Re: F40 and breaking file command change

Tim via users <users@xxxxxxxxxxxxxxxxxxxxxxx> · Fri, 03 May 2024 03:34:25 +0930

George N. White III:
> In some cases, "established behaviour" means text files using ASCII
> character sets, which creates problems for the majority of the world,
> and should be considered "broken".   In this day and age, we need to
> pay attention to text encodings.   

The notion of "plain text" has been broken for decades.  Virtually
every computer system used a format that was distinct to itself, and
with no content type identification in the file.  It was generally
presumed that your text file was the same as the rest of the text on
your system, but this failed badly when you exchange files with
foreigners.

These days we usually use UTF, which is only barely compatible with
ASCII.  If it only uses characters from 0 to 127, it is.  Any
characters higher than that are not ASCII, and there are many hundreds,
perhaps thousands of characters in its repertoire (hence why I said
ASCII and UTF was *barely* compatible).  Many computers using 7-bit
text often falsely described their individual non-ASCII encoding of
their own text as being ASCII.  Or their 8-bit non-ASCII encoding as
ASCII.  And there's various different UTF schemes, too.
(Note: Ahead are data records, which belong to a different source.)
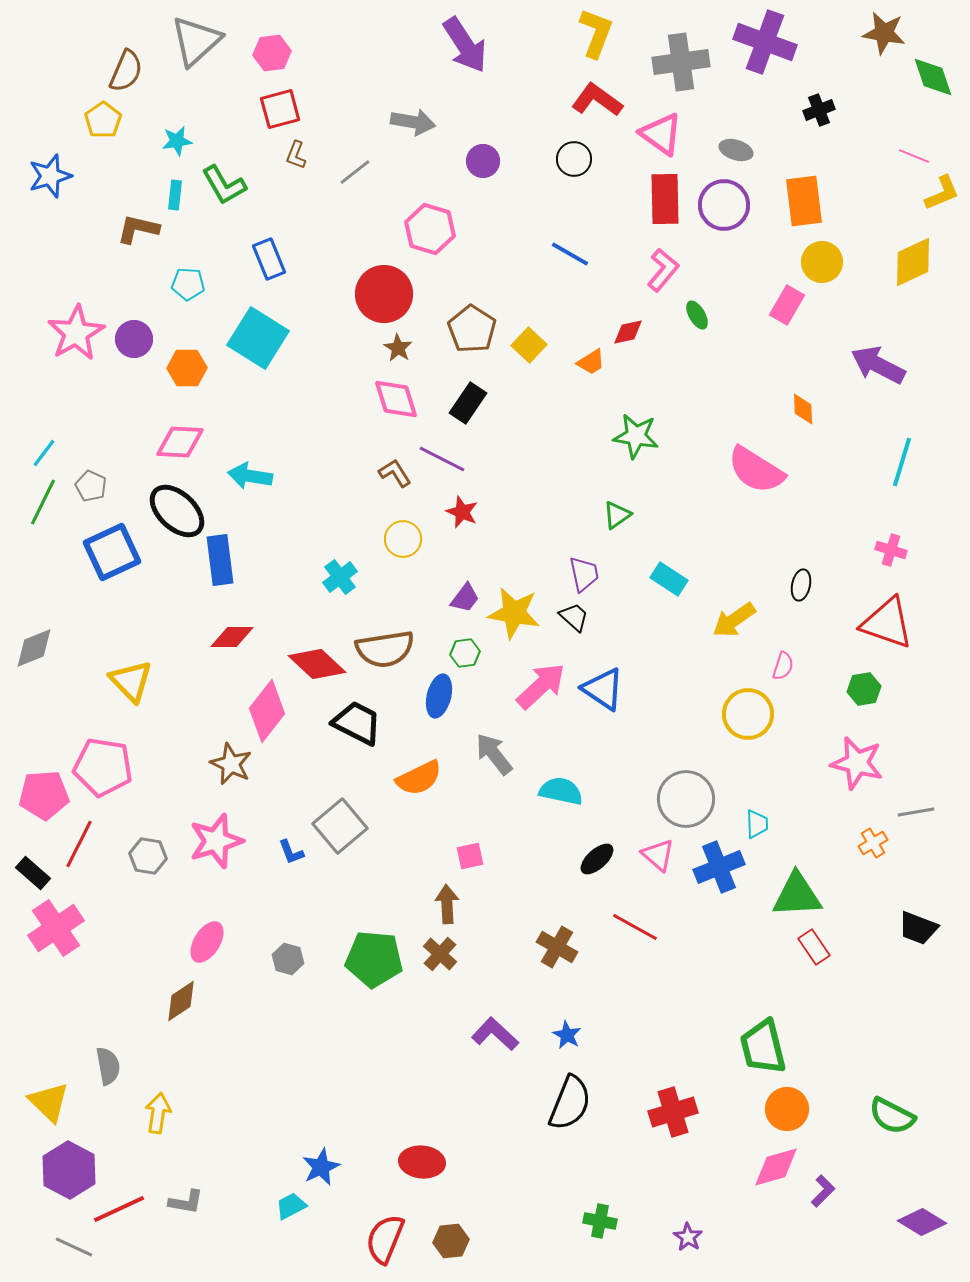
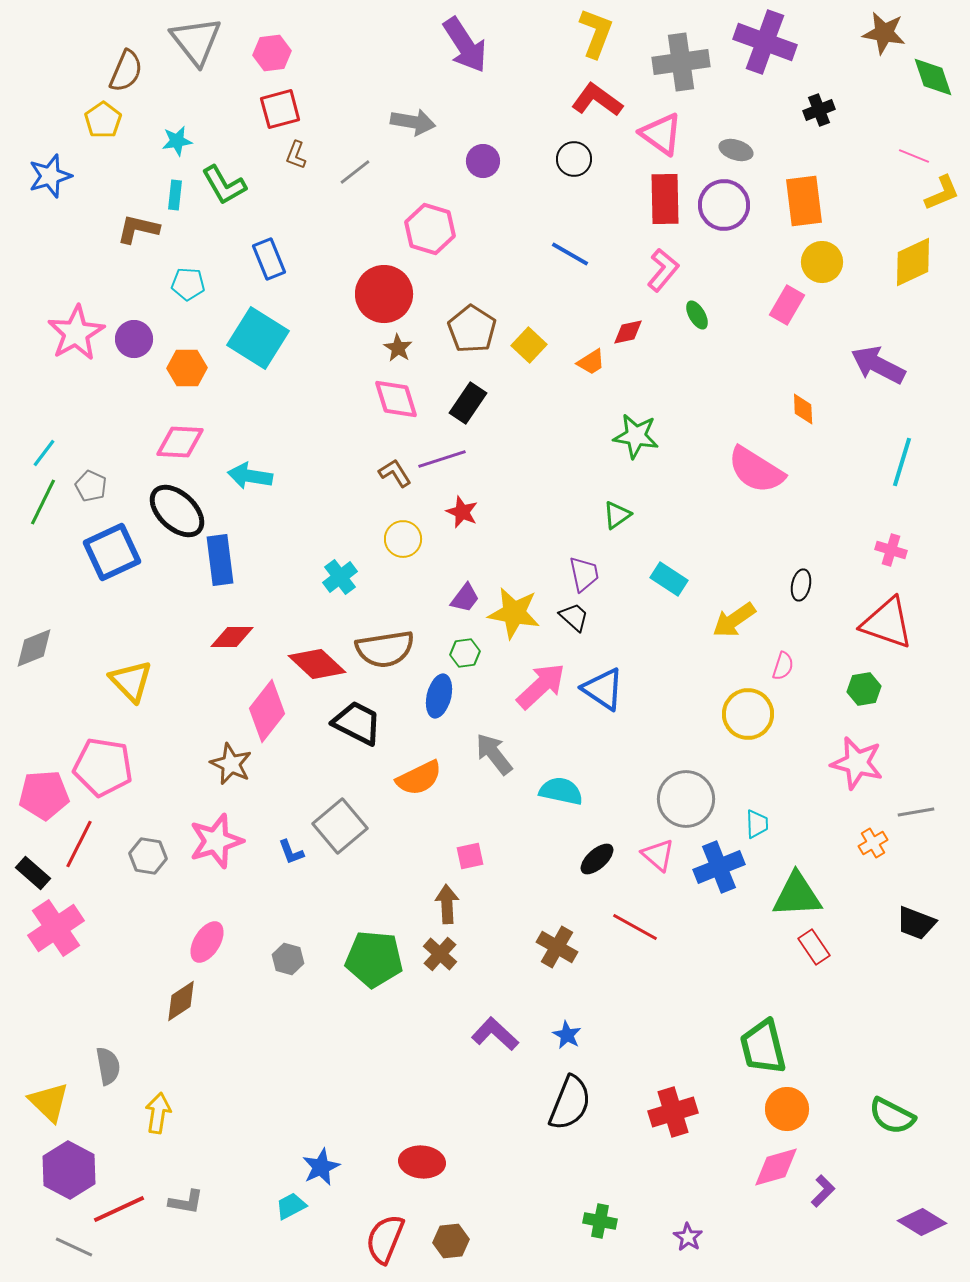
gray triangle at (196, 41): rotated 26 degrees counterclockwise
purple line at (442, 459): rotated 45 degrees counterclockwise
black trapezoid at (918, 928): moved 2 px left, 5 px up
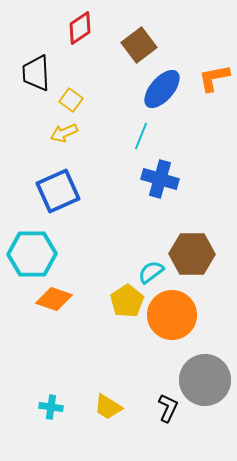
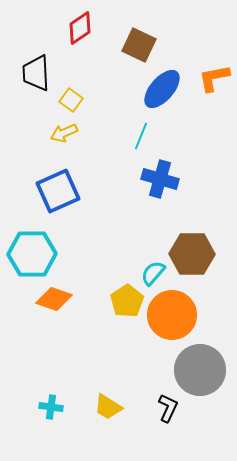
brown square: rotated 28 degrees counterclockwise
cyan semicircle: moved 2 px right, 1 px down; rotated 12 degrees counterclockwise
gray circle: moved 5 px left, 10 px up
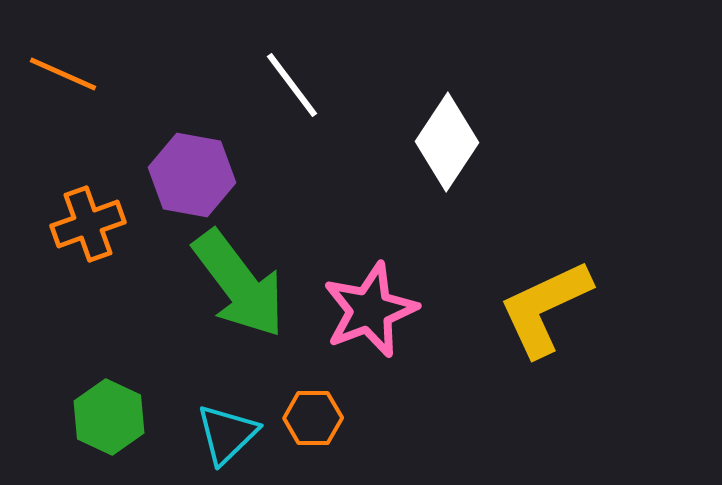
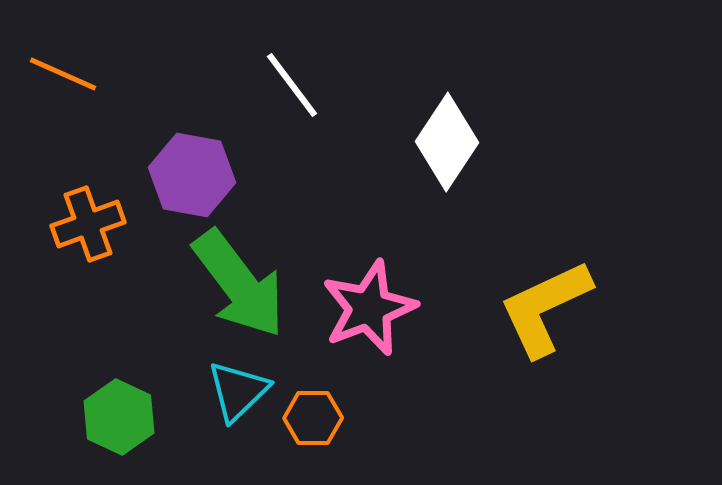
pink star: moved 1 px left, 2 px up
green hexagon: moved 10 px right
cyan triangle: moved 11 px right, 43 px up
Some computers had an associated meta file that did have info about the
file (Amigas and their ".info" files along with the file you're
interested in, Macs and their old dual data and fork file system). 
There was a certain amount of logic in that, but made sending files a
nuisance - you had to remember to do both files, or the system had to
manage that for you.  And you're still dependent on the recipient being
able to handle it, they may not.

UTF can be determined by looking at a couple of bytes at the start (the
BOM), and parsing more of the file if that's missing to try and guess
what it might be by looking for some common code sequences (web
browsers have done that for many years, and got it wrong for many
years, too.  But something that doesn't check for that and presumes
ASCII will be surprised by extraneous content.

Using a non-text format for data and config files is more robust.  It
can start with header info that unambiguously identifies itself, as
part of a single self-describing file and data (data format,
application it's intended for, etc).  For what it's worth any binary
file can contain text, directly as itself, it's not precluded.  It can
start with the identifying header, followed by text that could be
parsed by more than the original application (for future-proofing).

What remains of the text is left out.